I'm trying to respond to @GEdgar's comment about extending this result to more general spaces.
Let $(X, \mathcal X)$ be a measurable space and $(E, d)$ a metric space. Let $f, f_n:X \to E$ such that $\lim_n f_n = f$ pointwise.
Theorem: If $f_n$ is Borel measurable for all $n$, then so is $f$.
My questions:
Could you have a check on my below attempt?
Does this theorem hold in case $E$ is a Hausdorff topological space?
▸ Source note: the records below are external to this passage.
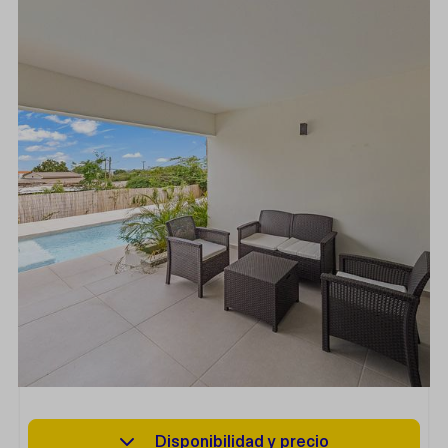
Disponibilidad y precio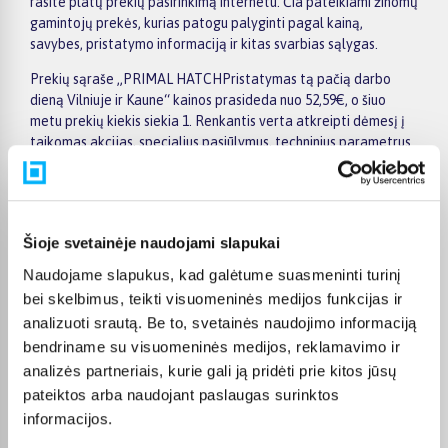
rasite platų prekių pasirinkimą internetu. Čia pateikiami žinomų
gamintojų prekės, kurias patogu palyginti pagal kainą,
savybes, pristatymo informaciją ir kitas svarbias sąlygas.
Prekių sąraše „PRIMAL HATCHPristatymas tą pačią darbo
dieną Vilniuje ir Kaune“ kainos prasideda nuo 52,59€, o šiuo
metu prekių kiekis siekia 1. Renkantis verta atkreipti dėmesį į
taikomas akcijas, specialius pasiūlymus, techninius parametrus
bei papildomas pirkimo sąlygas, kad būtų lengviau išsirinkti
geriausiai jūsų poreikius atitinkantį variantą.
Papildomi pasirinkimai ir prekių savybių filtrai padeda patogiai
susiaurinti asortimentą ir greičiau rasti tinkamą prekę.
Šioje svetainėje naudojami slapukai
Peržiūrėkite „PRIMAL HATCHPristatymas tą pačią darbo
Naudojame slapukus, kad galėtume suasmeninti turinį
dieną Vilniuje ir Kaune“ pasiūlymus BIGBOX.LT, palyginkite
bei skelbimus, teikti visuomeninės medijos funkcijas ir
prekes ir pirkite internetu patogiai. Pasirinktą prekę
analizuoti srautą. Be to, svetainės naudojimo informaciją
pristatysime per jos aprašyme nurodytą terminą.
bendriname su visuomeninės medijos, reklamavimo ir
analizės partneriais, kurie gali ją pridėti prie kitos jūsų
pateiktos arba naudojant paslaugas surinktos
informacijos.
DUK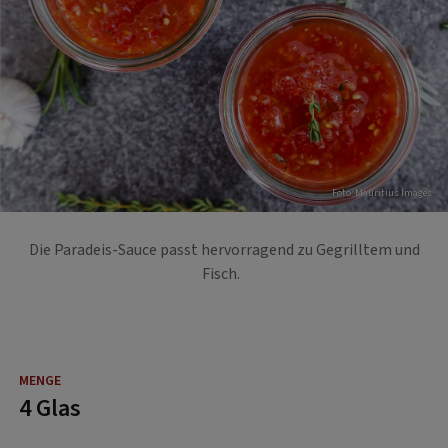
Foto: Mauritius Images
Die Paradeis-Sauce passt hervorragend zu Gegrilltem und
Fisch.
4 Glas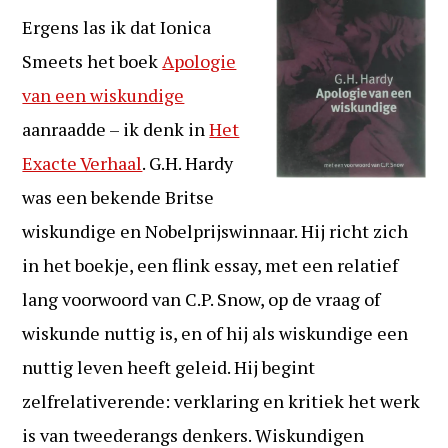
Ergens las ik dat Ionica
Smeets het boek
Apologie
van een wiskundige
aanraadde – ik denk in
Het
Exacte Verhaal
. G.H. Hardy
was een bekende Britse
wiskundige en Nobelprijswinnaar. Hij richt zich
in het boekje, een flink essay, met een relatief
lang voorwoord van C.P. Snow, op de vraag of
wiskunde nuttig is, en of hij als wiskundige een
nuttig leven heeft geleid. Hij begint
zelfrelativerende: verklaring en kritiek het werk
is van tweederangs denkers. Wiskundigen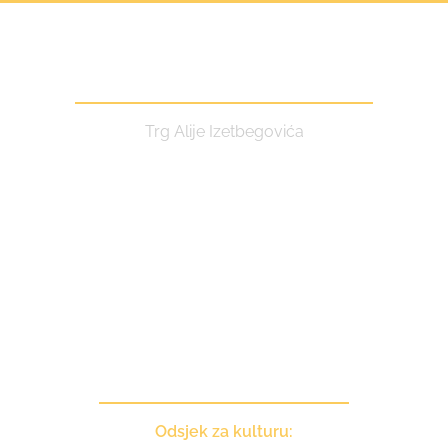
Centar za kulturu i turizam
Trg Alije Izetbegovića
Kontakt
Odsjek za kulturu:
Proof: Let $O$ be open in $E$. It suffices to show that $f^{-1}(O) \in \mathcal X$. Let $$ O_m := \{x \in O \mid d(x, \partial O) > 1/(m+1)\} \quad \forall m \in \mathbb N. $$
Then $O_m \subset O$ and $O_m$ is open in $E$. We have $$ \begin{align} &f(x) \in O \\ \iff &\lim_n f_n (x) \in O \\ \iff & \exists m \in \mathbb N, \lim_n f_n (x) \in O_m\\ \iff & \exists m \in \mathbb N, \exists N \in \mathbb N, \forall n \ge N: f_n (x) \in O_m. \end{align} $$
It follows that $$ f^{-1}(O) = \bigcup_{m \in \mathbb N} \bigcup_{N \in \mathbb N} \bigcap_{n \ge N} f_n^{-1} (O_m). $$
Clearly, $f_n^{-1} (O_m) \in \mathcal X$ because $f_n$ is Borel measurable. This completes the proof.